Aus unserer Sicht wäre eine Auskunftspflicht zumindest schon mal ein Schritt in die richtige Richtung. Aber reicht das auch? Mit dem Aufwand der Trinkwasserversorgung werden die Wassergebühren in Zukunft weiter steigen. Und dass diese Kosten letztlich die Verbraucher zahlen müssen, ist eigentlich nicht einzusehen. Vielmehr sollte bei der Verursachung angesetzt werden. Dafür ist noch einiges an Umdenken erforderlich. Denn so sehr wir jedem und jeder ihr Schnitzel und ihren Spargel auf dem Teller gönnen: Soll der volle Preis dafür wirklich erst einige Jahre später über die Wasserrechnung bezahlt werden? Nicht nur die sprichwörtliche schwäbische Hausfrau dürfte das anders sehen.

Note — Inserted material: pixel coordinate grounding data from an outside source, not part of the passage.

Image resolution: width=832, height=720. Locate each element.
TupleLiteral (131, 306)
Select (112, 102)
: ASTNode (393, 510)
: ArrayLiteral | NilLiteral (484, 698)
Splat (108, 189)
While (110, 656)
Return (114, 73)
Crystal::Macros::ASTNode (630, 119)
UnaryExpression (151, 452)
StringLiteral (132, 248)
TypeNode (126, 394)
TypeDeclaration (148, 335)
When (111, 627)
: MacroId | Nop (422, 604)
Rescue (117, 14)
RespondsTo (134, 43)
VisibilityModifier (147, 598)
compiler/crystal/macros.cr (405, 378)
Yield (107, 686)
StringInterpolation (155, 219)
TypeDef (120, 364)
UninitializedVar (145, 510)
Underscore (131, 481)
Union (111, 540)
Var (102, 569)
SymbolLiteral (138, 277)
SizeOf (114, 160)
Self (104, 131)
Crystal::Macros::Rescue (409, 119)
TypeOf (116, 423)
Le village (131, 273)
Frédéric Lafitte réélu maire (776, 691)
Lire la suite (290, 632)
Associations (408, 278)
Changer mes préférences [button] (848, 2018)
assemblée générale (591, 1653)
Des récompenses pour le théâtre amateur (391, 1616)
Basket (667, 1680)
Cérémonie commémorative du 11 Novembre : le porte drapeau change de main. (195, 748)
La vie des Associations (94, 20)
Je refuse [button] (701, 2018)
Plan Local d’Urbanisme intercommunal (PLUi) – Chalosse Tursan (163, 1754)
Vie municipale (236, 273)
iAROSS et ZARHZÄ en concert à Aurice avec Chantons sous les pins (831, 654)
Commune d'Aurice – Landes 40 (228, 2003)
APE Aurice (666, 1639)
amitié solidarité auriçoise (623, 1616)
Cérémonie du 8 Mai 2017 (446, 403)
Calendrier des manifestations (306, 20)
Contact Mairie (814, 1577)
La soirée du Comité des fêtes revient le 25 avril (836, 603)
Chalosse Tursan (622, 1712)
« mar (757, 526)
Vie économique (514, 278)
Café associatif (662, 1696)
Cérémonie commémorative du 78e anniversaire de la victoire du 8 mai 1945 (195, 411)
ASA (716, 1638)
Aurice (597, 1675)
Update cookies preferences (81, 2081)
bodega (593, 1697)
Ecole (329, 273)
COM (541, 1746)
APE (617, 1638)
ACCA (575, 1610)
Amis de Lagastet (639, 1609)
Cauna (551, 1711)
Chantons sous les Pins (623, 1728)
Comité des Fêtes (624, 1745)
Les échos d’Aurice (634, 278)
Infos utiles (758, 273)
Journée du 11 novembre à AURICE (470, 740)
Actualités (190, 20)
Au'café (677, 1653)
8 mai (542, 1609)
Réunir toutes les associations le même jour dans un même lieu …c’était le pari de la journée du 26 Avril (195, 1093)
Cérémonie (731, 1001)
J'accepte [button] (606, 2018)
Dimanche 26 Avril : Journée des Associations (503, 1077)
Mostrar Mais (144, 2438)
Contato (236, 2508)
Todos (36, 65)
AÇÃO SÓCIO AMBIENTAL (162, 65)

Liebes Recht-Energisch-Team,
vielen Dank für diesen interessanten Beitrag.
Darf ich Sie nach der Rechtsgrundlage fragen, die der Zweckverband gegen die Agrarverwalting herangezogen hat?

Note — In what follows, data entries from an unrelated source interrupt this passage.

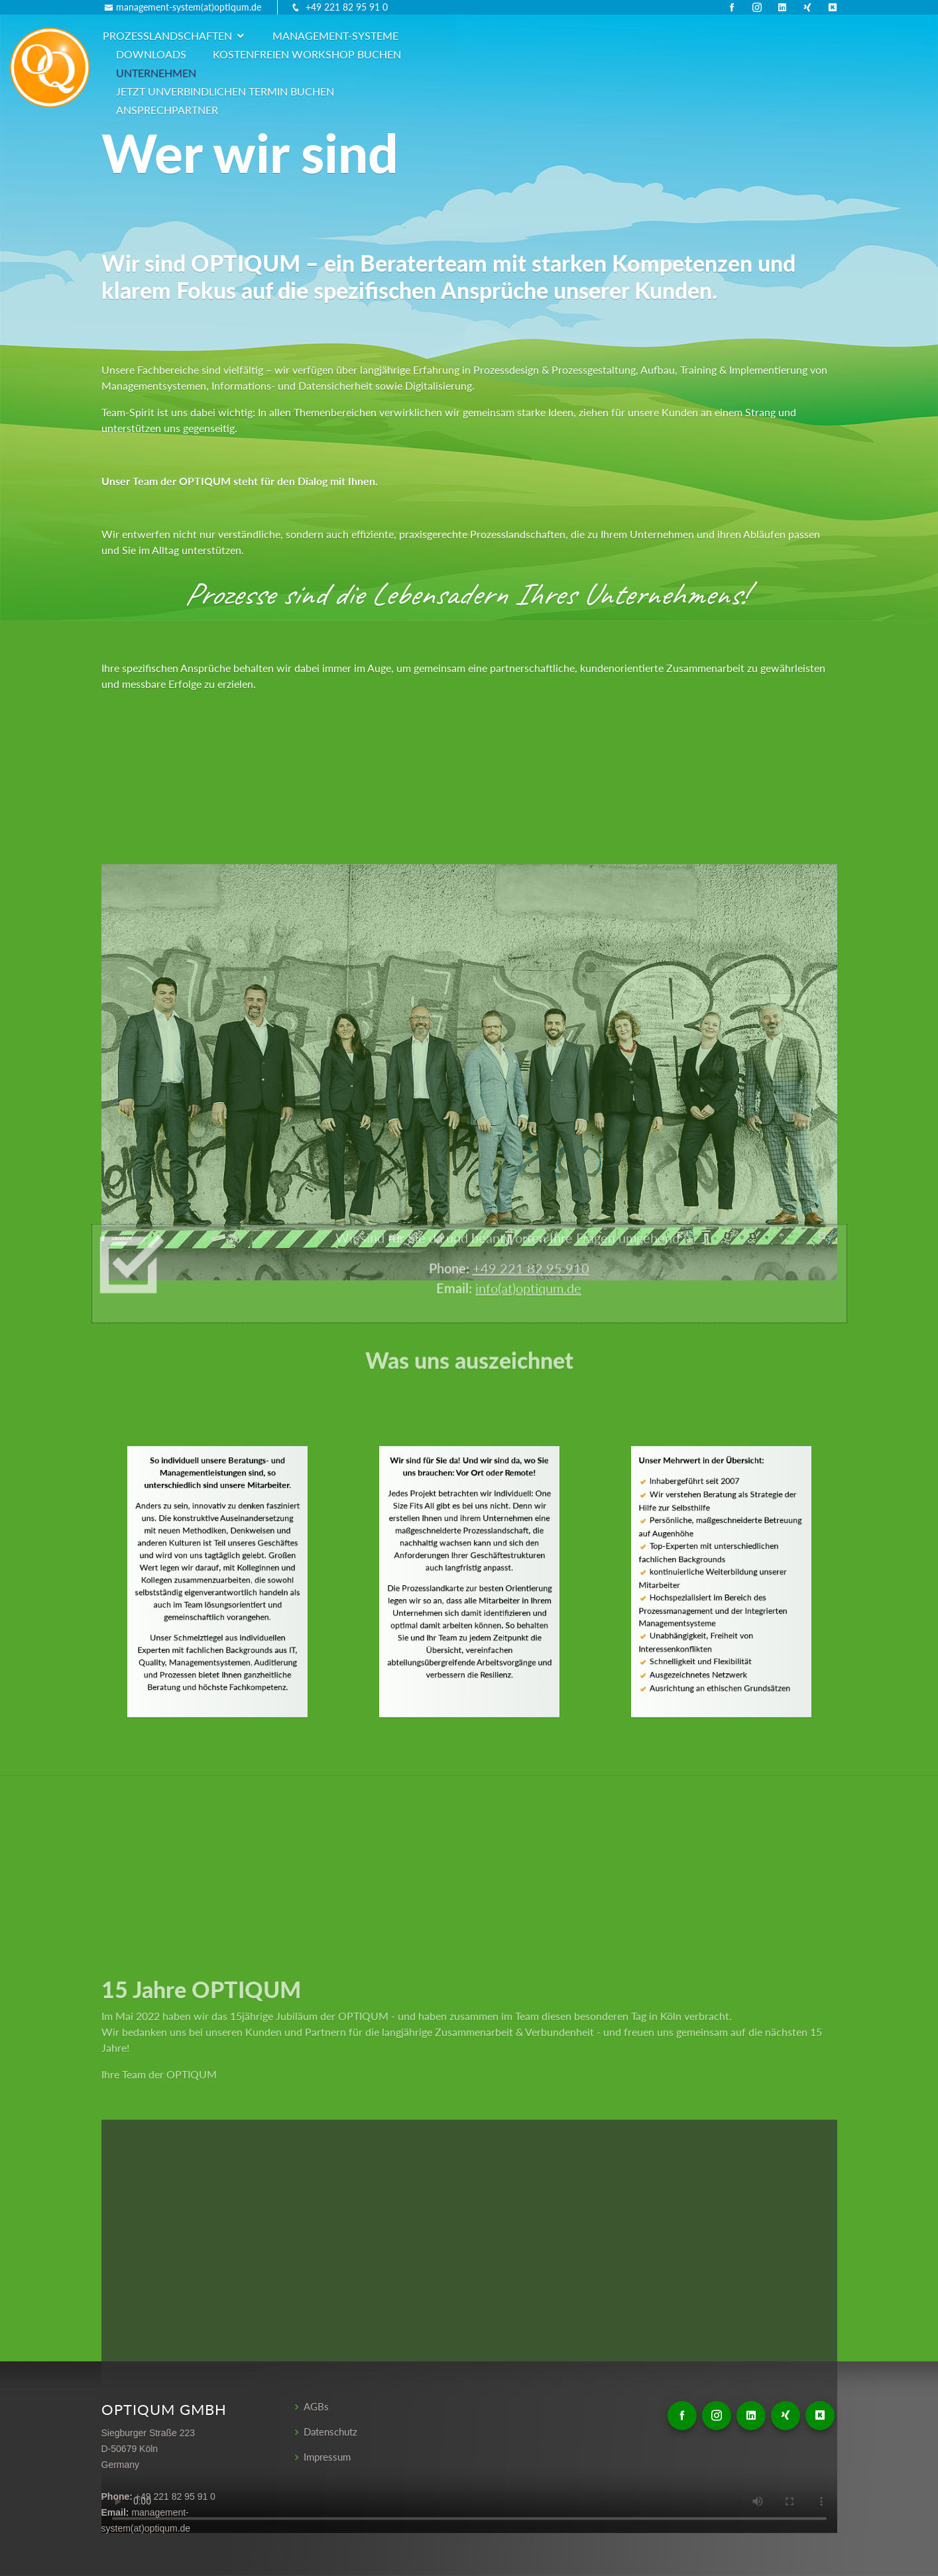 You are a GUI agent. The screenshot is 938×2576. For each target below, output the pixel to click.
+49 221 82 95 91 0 (347, 7)
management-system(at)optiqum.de (188, 7)
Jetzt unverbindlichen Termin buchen (423, 54)
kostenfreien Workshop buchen (707, 35)
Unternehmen (247, 54)
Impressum (329, 2457)
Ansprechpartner (610, 54)
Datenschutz (333, 2432)
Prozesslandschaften (258, 35)
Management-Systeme (427, 35)
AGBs (317, 2407)
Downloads (551, 35)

Vielen herzlichen Dank im Voraus.
David Shaverdov
Lieber Herr Shaverdov,
das freut uns, dass Sie den Beitrag mit Gewinn gelesen haben – und vielen Dank für Ihre Nachfrage. Leider liegt uns weder die Klageschrift, noch der rechtliche Standpunkt des Ministeriums vor. Aber was die Rechtsgrundlage angeht, scheint der Fall auf den ersten Blick gar nicht so kompliziert zu sein. Es geht nämlich nicht nach § 3 UIG, wo sich die Frage stellen könnte, ob die Informationen der informationspflichtigen Stelle zur Verfügung stehen. Sondern Art. 67 der Verordnung über das Inverkehrbringen von Pflanzenschutzmitteln EG/1107/2009 gewährt unmittelbar ein Recht der Trinkwasserwirtschaft auf Zugang zu den einschlägigen Informationen über die Verwendung von Pestiziden durch Landwirte. Die Landwirte müssen demnach detaillierte Aufzeichnungen (wie viel von welchem Mittel wann wo für welche Kulturpflanze verwendet wurde) vorhalten und sie auf Anfragen der zuständigen Behörde zur Verfügung stellen. Wenn Sie bei Ihren Recherchen zufällig darauf stoßen, warum das Ministerium die Informationen dennoch nicht rausgeben will, würden wir uns über Ihren kurzen Hinweis freuen!